Varney took his time firing up his pipe. In a moment Charlie’s office was filled with pipe smoke. It was the kind of smoke that reminded me of summer campfires beside a trout river and October bonfires, a good rich masculine smoke.
Those perfumed tobaccos make me gag.
Varney gazed at me through the smoke. “Right,” he said.
“And you sent Sweeney after me because I had the photographs.”
He nodded. “Not to kill you, Mr. Coyne. You didn’t know enough to warrant killing. Just to get our property back.”
“He broke into my place. Didn’t find it. Shoved an arrow into my bed.”
“Sweeney had an unfortunate flair for the dramatic sometimes.

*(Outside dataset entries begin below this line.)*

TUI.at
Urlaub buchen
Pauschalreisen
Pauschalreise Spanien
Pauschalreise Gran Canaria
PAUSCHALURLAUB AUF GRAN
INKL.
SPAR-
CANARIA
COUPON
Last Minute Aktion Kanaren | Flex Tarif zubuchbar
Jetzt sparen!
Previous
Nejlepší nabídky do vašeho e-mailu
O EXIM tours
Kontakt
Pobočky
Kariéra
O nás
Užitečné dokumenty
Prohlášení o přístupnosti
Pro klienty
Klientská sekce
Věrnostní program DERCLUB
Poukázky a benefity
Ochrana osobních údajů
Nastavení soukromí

But he was very good.”
“He was going to kill me, and Cammie Russell, too.”
Varney shrugged. “Our people are highly trained. They’re expected to use their judgment.”
“Improvise,” I said. “Do whatever’s necessary.”
“We try to avoid killing whenever possible,” said Varney.
“Incriminating, those photographs. Assignments. Daniel’s assignments. He was supposed to destroy those photos, wasn’t he?”
Varney turned to Charlie. Charlie said, “Brady, shit. Leave it, will you?”
“I can’t,” I said.
Var
ney stared at me for a moment. Then he said, “You’re right, Mr. Coyne. Daniel McCloud assassinated those six men. He did it well, and he was well paid for it. We assumed he had destroyed the photographs per his instructions.”
“A highly trained Special Forces soldier with skills adaptable to the home front,” I said.
Varney puffed his pipe and nodded.
“Wet work.”
Varney glanced at Charlie, then turned and smiled at me. “If you wish,” he said.
“Why’d he do it?” I said.
“Well, of course, the local police quickly identified him as the prime suspect in the William Johnson killing. It was sloppy. Performed with more passion than finesse. So, in a nutshell, we made a deal with him.”
“You got him off the hook for Boomer. In return, he was to provide services for you.”
Varney spread his hands. “Yes. Exactly. Now you know.”
“You paid him well.”
“Handsomely.”
“You got the marijuana charges dismissed.”
“It was the least we could do.”
“He killed Carmine Repucci, too.”
“That was his, not ours. We let him have it. Sort of a bonus.”
“And later you sent Sweeney to kill him.”
“Mr. Coyne,” said Varney, “I trust I don’t even need to remind you that if a single word of this conversation should ever be heard outside these office doors—”
“You’d deny it,” I said. “I know how the government works, and you’re right. You don’t need to remind me. Pretty damn effective, denial. And without the photographs or Daniel’s manuscript, who’d believe such a wild story? It would be stupid and fruitless for me to say anything about this.”
He smiled and nodded. “We understand each other, then.”
“Good,” I said. “Tell me about Sweeney.”
“Not much to tell. McCloud had suggested him to us, and we approached him. He was more than willing. Very proficient in his own right, Sweeney. Did some very good work for us. And then he was the obvious candidate for the McCloud job.”
“And the Al Coleman job, too.”
“Yes, Mr. Coyne. And the Coleman job, too.”
“Because he knew too much. Right?”
Varney’s pipe had gone out. He puffed at it without effect. He frowned at it, then laid it on Charlie’s desk. “I think that’s enough, Mr. Coyne.”